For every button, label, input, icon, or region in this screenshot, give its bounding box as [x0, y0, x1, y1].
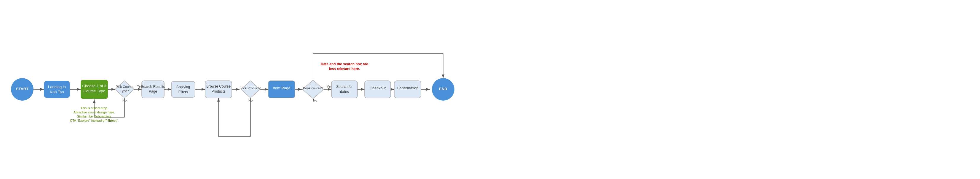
checkout-label: Checkout — [370, 86, 386, 90]
choose-label-2: Course Type — [83, 89, 105, 93]
browse-course-label-2: Products — [212, 90, 225, 94]
annotation-green-line4: CTA "Explore" instead of "Select". — [70, 119, 119, 122]
flowchart-diagram: START Landing in Koh Tao Choose 1 of 3 C… — [0, 0, 980, 179]
applying-filters-node — [171, 82, 195, 97]
choose-label-1: Choose 1 of 3 — [83, 84, 107, 88]
search-dates-node — [331, 81, 358, 98]
search-dates-label-2: dates — [340, 90, 348, 94]
applying-filters-label-2: Filters — [178, 90, 188, 94]
pick-product-label: Pick Product? — [240, 86, 261, 90]
browse-course-label-1: Browse Course — [206, 84, 231, 88]
no3-label-top: No — [313, 99, 317, 102]
start-label: START — [16, 87, 29, 91]
annotation-red-line1: Date and the search box are — [321, 62, 368, 66]
item-page-label: Item Page — [273, 86, 290, 90]
landing-node — [44, 81, 70, 98]
confirmation-label: Confirmation — [397, 86, 418, 90]
applying-filters-label-1: Applying — [177, 85, 190, 89]
landing-label-2: Koh Tao — [50, 90, 64, 94]
annotation-green-line1: This is critical step. — [81, 106, 108, 110]
annotation-red-line2: less relevant here. — [329, 67, 360, 71]
search-results-label-2: Page — [149, 90, 157, 94]
search-results-label-1: Search Results — [141, 85, 165, 89]
annotation-green-line3: Similar like Onboarding, — [77, 115, 112, 118]
landing-label-1: Landing in — [48, 85, 66, 89]
search-dates-label-1: Search for — [336, 85, 352, 89]
book-course-label: Book course? — [303, 86, 323, 90]
end-label: END — [439, 87, 447, 91]
pick-course-label-1: Pick Course — [116, 85, 133, 88]
pick-course-label-2: Type? — [120, 89, 129, 93]
annotation-green-line2: Attractive visual design here. — [73, 110, 115, 114]
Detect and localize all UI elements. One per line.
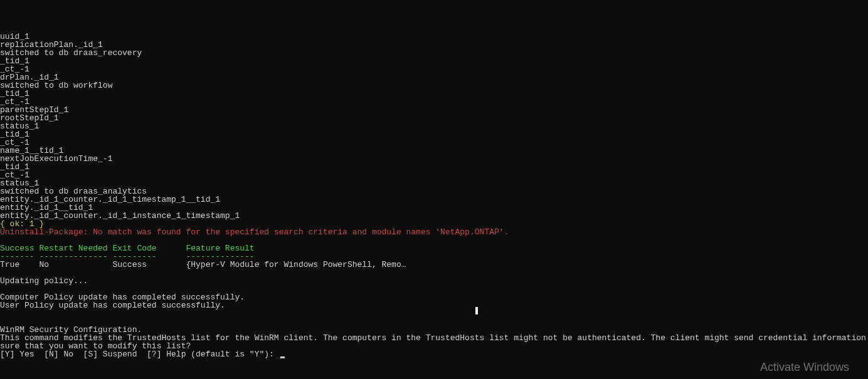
cursor-icon	[280, 356, 285, 358]
windows-activation-watermark: Activate Windows	[760, 361, 849, 373]
terminal-line: _tid_1	[0, 130, 868, 138]
watermark-line1: Activate Windows	[760, 361, 849, 373]
terminal-line: entity._id_1_counter._id_1_instance_1_ti…	[0, 212, 868, 220]
terminal-line: User Policy update has completed success…	[0, 301, 868, 309]
terminal-line: _ct_-1	[0, 65, 868, 73]
terminal-line: rootStepId_1	[0, 114, 868, 122]
cursor-block	[475, 307, 478, 314]
terminal-line: _tid_1	[0, 90, 868, 98]
terminal-line: _tid_1	[0, 163, 868, 171]
terminal-line: _ct_-1	[0, 171, 868, 179]
terminal-line: True No Success {Hyper-V Module for Wind…	[0, 261, 868, 269]
terminal-line: Uninstall-Package: No match was found fo…	[0, 228, 868, 236]
terminal-output: uuid_1replicationPlan._id_1switched to d…	[0, 33, 868, 359]
terminal-line: _ct_-1	[0, 98, 868, 106]
terminal-line: name_1__tid_1	[0, 147, 868, 155]
terminal-line: _ct_-1	[0, 138, 868, 147]
terminal-line: switched to db draas_recovery	[0, 49, 868, 57]
terminal-line: status_1	[0, 122, 868, 130]
terminal-line: parentStepId_1	[0, 106, 868, 114]
terminal-line: entity._id_1_counter._id_1_timestamp_1__…	[0, 195, 868, 204]
terminal-line: switched to db workflow	[0, 81, 868, 90]
terminal-line	[0, 309, 868, 318]
terminal-line: nextJobExecutionTime_-1	[0, 155, 868, 163]
terminal-line: _tid_1	[0, 57, 868, 65]
terminal-line: uuid_1	[0, 33, 868, 41]
terminal-prompt[interactable]: [Y] Yes [N] No [S] Suspend [?] Help (def…	[0, 350, 868, 359]
terminal-line: Updating policy...	[0, 277, 868, 285]
terminal-line: drPlan._id_1	[0, 73, 868, 81]
terminal-line	[0, 269, 868, 277]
* * *
→ The problem:
Given the data above, which lines hold the string "Windows"? Return them.

→ The answer:
windows-activation-watermark: Activate Windows	[760, 361, 849, 373]
watermark-line1: Activate Windows	[760, 361, 849, 373]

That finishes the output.